▶ Data to process:
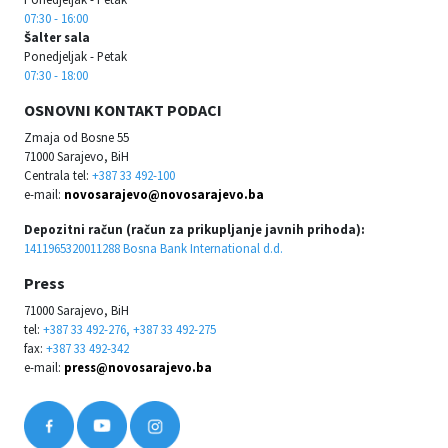
07:30 - 16:00
Šalter sala
Ponedjeljak - Petak
07:30 - 18:00
OSNOVNI KONTAKT PODACI
Zmaja od Bosne 55
71000 Sarajevo, BiH
Centrala tel:
+387 33 492-100
e-mail:
novosarajevo@novosarajevo.ba
Depozitni račun (račun za prikupljanje javnih prihoda):
1411965320011288 Bosna Bank International d.d.
Press
71000 Sarajevo, BiH
tel:
+387 33 492-276, +387 33 492-275
fax:
+387 33 492-342
e-mail:
press@novosarajevo.ba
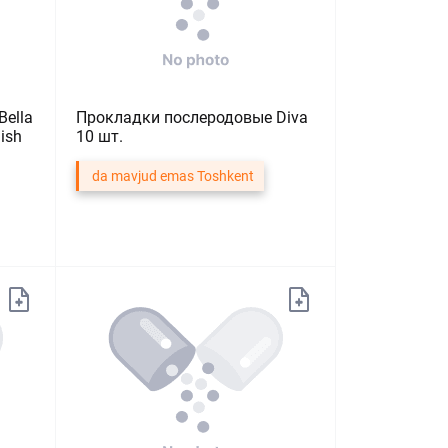
Bella
Прокладки послеродовые Diva
ish
10 шт.
da mavjud emas Toshkent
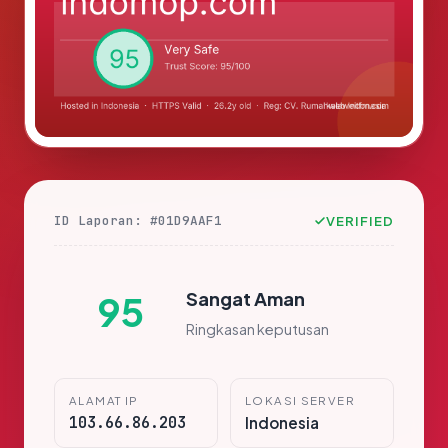
ID Laporan: #01D9AAF1
VERIFIED
Sangat Aman
95
Ringkasan keputusan
ALAMAT IP
LOKASI SERVER
103.66.86.203
Indonesia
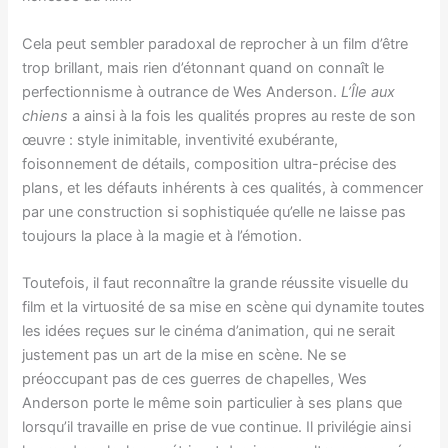
Cela peut sembler paradoxal de reprocher à un film d’être
trop brillant, mais rien d’étonnant quand on connaît le
perfectionnisme à outrance de Wes Anderson.
L’Île aux
chiens
a ainsi à la fois les qualités propres au reste de son
œuvre : style inimitable, inventivité exubérante,
foisonnement de détails, composition ultra-précise des
plans, et les défauts inhérents à ces qualités, à commencer
par une construction si sophistiquée qu’elle ne laisse pas
toujours la place à la magie et à l’émotion.
Toutefois, il faut reconnaître la grande réussite visuelle du
film et la virtuosité de sa mise en scène qui dynamite toutes
les idées reçues sur le cinéma d’animation, qui ne serait
justement pas un art de la mise en scène. Ne se
préoccupant pas de ces guerres de chapelles, Wes
Anderson porte le même soin particulier à ses plans que
lorsqu’il travaille en prise de vue continue. Il privilégie ainsi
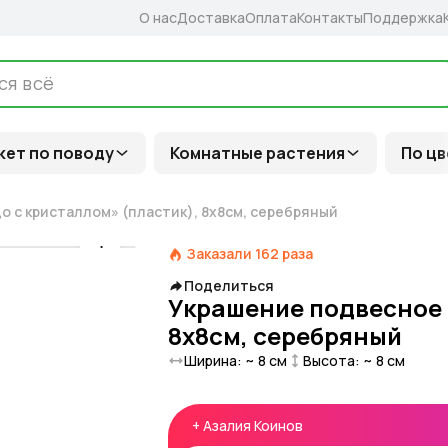
О нас
Доставка
Оплата
Контакты
Поддержка
кет по поводу
Комнатные растения
По цв
 с кристаллом» (пластик), 8х8см, серебряный
Заказали
162
раза
Поделиться
Украшение подвесное 
8х8см, серебряный
Ширина: ~
8
см
Высота: ~
8
см
+
Азалия Коинов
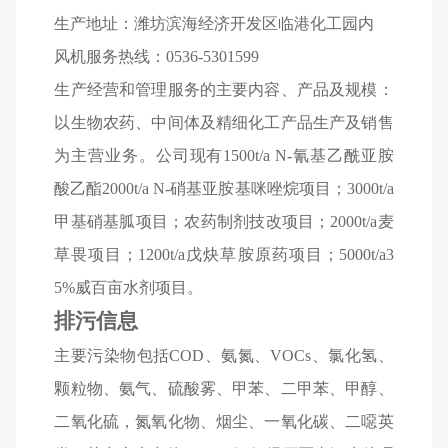
生产地址：潍坊滨海经济开发区临港化工园内
风机服务热线：0536-5301599
生产经营和管理服务的主要内容、产品及规模：
以生物农药、中间体及精细化工产品生产及销售
为主营业务。公司现有1500t/a N-氰基乙酰亚胺
酸乙酯2000t/a N-硝基亚胺基咪唑烷项目；3000t/a
甲基硝基胍项目；农药制剂技改项目；2000t/a麦
草畏项目；1200t/a戊炔草胺原药项目；5000t/a3
5%威百亩水剂项目。
排污信息
主要污染物包括COD、氨氮、VOCs、氯化氢、
颗粒物、氨气、硫酸雾、甲苯、二甲苯、甲醇、
二氧化硫，氮氧化物、烟尘、一氧化碳、二噁英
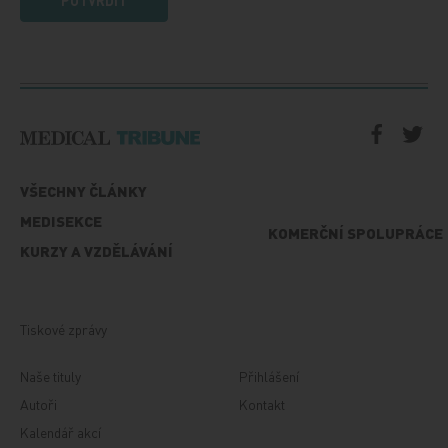
POTVRDIT
VŠECHNY ČLÁNKY
MEDISEKCE
KOMERČNÍ SPOLUPRÁCE
KURZY A VZDĚLÁVÁNÍ
Tiskové zprávy
Naše tituly
Přihlášení
Autoři
Kontakt
Kalendář akcí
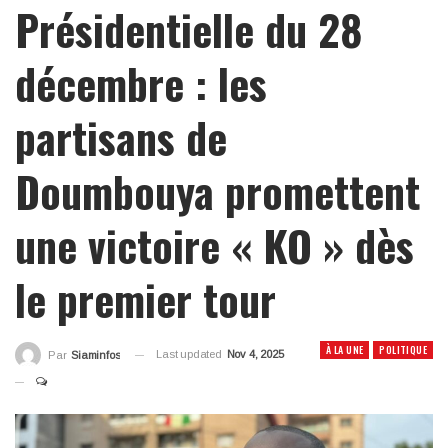
Présidentielle du 28
décembre : les
partisans de
Doumbouya promettent
une victoire « KO » dès
le premier tour
À LA UNE
POLITIQUE
Last updated
Nov 4, 2025
Par
Siaminfos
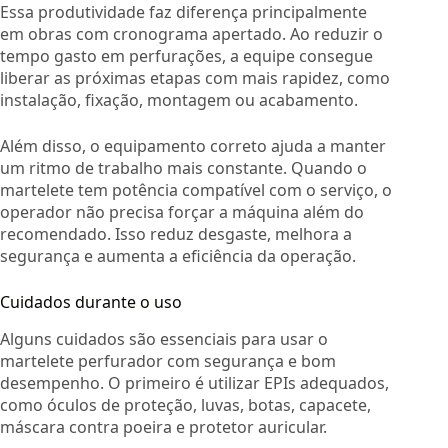
Essa produtividade faz diferença principalmente
em obras com cronograma apertado. Ao reduzir o
tempo gasto em perfurações, a equipe consegue
liberar as próximas etapas com mais rapidez, como
instalação, fixação, montagem ou acabamento.
Além disso, o equipamento correto ajuda a manter
um ritmo de trabalho mais constante. Quando o
martelete tem potência compatível com o serviço, o
operador não precisa forçar a máquina além do
recomendado. Isso reduz desgaste, melhora a
segurança e aumenta a eficiência da operação.
Cuidados durante o uso
Alguns cuidados são essenciais para usar o
martelete perfurador com segurança e bom
desempenho. O primeiro é utilizar EPIs adequados,
como óculos de proteção, luvas, botas, capacete,
máscara contra poeira e protetor auricular.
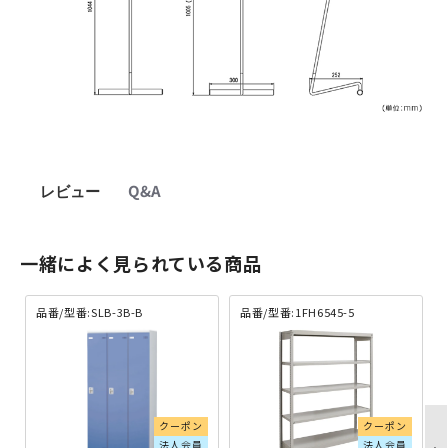
レビュー
Q&A
一緒によく見られている商品
品番/型番:SLB-3B-B
品番/型番:1FH6545-5
クーポン
クーポン
法人会員
法人会員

▶ Aim of the exercise:
Would you set down only the lines above from the line with "Šalter sala" to the line with "Toutefois, il faut", both included, exactly as they stand and without the pictures?

▶ Task response:
Šalter sala
Ponedjeljak - Petak
07:30 - 18:00
OSNOVNI KONTAKT PODACI
Zmaja od Bosne 55
71000 Sarajevo, BiH
Centrala tel:
+387 33 492-100
e-mail:
novosarajevo@novosarajevo.ba
Depozitni račun (račun za prikupljanje javnih prihoda):
1411965320011288 Bosna Bank International d.d.
Press
71000 Sarajevo, BiH
tel:
+387 33 492-276, +387 33 492-275
fax:
+387 33 492-342
e-mail:
press@novosarajevo.ba
Bella
Прокладки послеродовые Diva
ish
10 шт.
da mavjud emas Toshkent
ID Laporan: #01D9AAF1
VERIFIED
Sangat Aman
95
Ringkasan keputusan
ALAMAT IP
LOKASI SERVER
103.66.86.203
Indonesia
Cela peut sembler paradoxal de reprocher à un film d’être
trop brillant, mais rien d’étonnant quand on connaît le
perfectionnisme à outrance de Wes Anderson.
L’Île aux
chiens
a ainsi à la fois les qualités propres au reste de son
œuvre : style inimitable, inventivité exubérante,
foisonnement de détails, composition ultra-précise des
plans, et les défauts inhérents à ces qualités, à commencer
par une construction si sophistiquée qu’elle ne laisse pas
toujours la place à la magie et à l’émotion.
Toutefois, il faut reconnaître la grande réussite visuelle du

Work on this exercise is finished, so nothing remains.